Tech Deals is a weekly column covering the latest deals in one of the busiest sectors for M&A. To read previous articles go to our Tech Deals page.
Woolworths, Myer, David Jones
The local online retail space is shaping up as a key battleground in 2012 and with Woolworths now joining in the daily deals fun, and talk that US heavyweight Amazon.com may be in the mood to set up shop down under, expect plenty of activity in the sector.
There are compelling reasons behind the rush by retailers, big and small, to dive into the world of online retail. Firstly, consumers have answered the e-commerce siren call in droves and secondly the federal government has shown no inclination to budge on the issue of lowering GST on offshore purchases under $1000. While bricks and mortar retailers have huffed and puffed this is one house that is not coming down anytime soon and it’s no surprise that the likes of Myer and Harvey Norman have launched their own offshore websites – Myfind.com and BiG BUYS.
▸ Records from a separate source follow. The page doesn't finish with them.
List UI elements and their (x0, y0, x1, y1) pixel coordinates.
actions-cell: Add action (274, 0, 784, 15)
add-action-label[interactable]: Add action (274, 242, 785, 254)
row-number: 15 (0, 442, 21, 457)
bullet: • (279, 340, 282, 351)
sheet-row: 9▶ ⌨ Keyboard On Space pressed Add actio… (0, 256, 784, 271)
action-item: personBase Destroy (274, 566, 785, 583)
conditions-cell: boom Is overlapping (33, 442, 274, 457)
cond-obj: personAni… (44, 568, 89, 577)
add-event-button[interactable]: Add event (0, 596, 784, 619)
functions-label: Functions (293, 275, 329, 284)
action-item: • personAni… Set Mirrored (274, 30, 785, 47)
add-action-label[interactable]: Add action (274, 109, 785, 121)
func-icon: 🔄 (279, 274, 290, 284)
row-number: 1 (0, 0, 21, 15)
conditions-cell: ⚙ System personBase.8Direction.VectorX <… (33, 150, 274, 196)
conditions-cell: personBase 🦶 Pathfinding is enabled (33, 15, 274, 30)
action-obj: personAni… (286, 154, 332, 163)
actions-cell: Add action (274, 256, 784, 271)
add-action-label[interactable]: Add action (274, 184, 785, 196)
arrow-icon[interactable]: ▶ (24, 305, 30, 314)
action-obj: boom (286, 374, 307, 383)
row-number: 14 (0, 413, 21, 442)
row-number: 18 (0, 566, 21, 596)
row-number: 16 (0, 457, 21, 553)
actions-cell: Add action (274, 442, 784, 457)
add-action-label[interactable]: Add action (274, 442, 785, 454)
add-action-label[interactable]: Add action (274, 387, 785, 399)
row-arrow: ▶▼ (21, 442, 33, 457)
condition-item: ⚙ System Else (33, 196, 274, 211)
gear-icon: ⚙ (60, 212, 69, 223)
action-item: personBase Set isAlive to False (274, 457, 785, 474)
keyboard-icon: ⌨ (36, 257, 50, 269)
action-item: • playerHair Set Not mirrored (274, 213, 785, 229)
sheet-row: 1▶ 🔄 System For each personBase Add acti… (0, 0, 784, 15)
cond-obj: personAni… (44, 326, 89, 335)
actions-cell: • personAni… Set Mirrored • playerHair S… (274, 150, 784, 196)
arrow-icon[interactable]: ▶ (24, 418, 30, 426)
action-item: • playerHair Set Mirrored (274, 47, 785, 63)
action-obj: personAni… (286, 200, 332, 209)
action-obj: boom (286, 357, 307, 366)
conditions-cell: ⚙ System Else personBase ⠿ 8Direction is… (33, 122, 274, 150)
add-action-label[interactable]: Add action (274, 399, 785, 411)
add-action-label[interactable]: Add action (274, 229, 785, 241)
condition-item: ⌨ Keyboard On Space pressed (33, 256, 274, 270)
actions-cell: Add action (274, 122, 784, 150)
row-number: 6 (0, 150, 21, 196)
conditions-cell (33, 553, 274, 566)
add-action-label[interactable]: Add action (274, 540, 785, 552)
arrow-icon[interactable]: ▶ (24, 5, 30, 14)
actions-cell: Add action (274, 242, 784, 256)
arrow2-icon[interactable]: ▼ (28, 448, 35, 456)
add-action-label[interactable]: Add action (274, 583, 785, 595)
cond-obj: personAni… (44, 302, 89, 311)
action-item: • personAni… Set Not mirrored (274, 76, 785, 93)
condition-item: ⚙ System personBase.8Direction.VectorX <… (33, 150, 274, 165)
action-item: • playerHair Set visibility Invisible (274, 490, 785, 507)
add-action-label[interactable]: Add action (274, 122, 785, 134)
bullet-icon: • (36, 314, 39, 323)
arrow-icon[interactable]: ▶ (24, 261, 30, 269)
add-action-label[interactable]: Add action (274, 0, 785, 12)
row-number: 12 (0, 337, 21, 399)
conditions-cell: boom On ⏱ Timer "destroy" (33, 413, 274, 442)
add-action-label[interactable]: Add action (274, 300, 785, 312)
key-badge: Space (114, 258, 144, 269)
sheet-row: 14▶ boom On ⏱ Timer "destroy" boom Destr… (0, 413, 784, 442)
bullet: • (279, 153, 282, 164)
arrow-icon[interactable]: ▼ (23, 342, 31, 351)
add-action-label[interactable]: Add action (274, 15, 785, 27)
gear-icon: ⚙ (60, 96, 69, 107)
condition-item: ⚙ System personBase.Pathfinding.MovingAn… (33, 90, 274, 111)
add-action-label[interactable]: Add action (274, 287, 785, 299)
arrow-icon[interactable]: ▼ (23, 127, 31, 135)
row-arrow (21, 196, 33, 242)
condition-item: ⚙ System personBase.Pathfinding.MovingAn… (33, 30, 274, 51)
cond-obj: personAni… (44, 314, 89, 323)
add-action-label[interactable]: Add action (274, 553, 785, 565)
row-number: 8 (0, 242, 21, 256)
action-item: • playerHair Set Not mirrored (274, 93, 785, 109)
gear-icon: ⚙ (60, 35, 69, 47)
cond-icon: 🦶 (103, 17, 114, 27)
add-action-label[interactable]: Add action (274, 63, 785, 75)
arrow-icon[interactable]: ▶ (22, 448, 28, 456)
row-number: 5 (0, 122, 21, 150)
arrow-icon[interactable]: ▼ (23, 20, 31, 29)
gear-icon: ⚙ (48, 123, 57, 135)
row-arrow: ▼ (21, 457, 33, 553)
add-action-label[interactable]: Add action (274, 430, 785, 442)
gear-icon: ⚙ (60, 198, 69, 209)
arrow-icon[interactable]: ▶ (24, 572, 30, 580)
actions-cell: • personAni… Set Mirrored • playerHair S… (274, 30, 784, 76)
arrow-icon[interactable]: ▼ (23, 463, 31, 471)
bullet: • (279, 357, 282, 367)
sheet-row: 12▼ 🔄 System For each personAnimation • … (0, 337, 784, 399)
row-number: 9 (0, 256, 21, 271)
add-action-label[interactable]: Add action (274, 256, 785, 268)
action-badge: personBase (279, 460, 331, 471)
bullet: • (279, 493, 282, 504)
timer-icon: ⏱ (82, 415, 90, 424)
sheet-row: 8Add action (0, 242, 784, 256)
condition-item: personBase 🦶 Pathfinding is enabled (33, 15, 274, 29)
Interestingly, Doorbusters’ soft launch has been done under the auspices of Woolworth’s new multi-channel retail director Penny Winn, who recently returned to the retailer after a three year stint at Myer. Winn was the mastermind behind the launch of Myfind.com and her departure in September caused a bit of stir at the time. With Winn now spearheading Doorbusters you get an idea of just why Woolworths was so pleased to have her back in the fold.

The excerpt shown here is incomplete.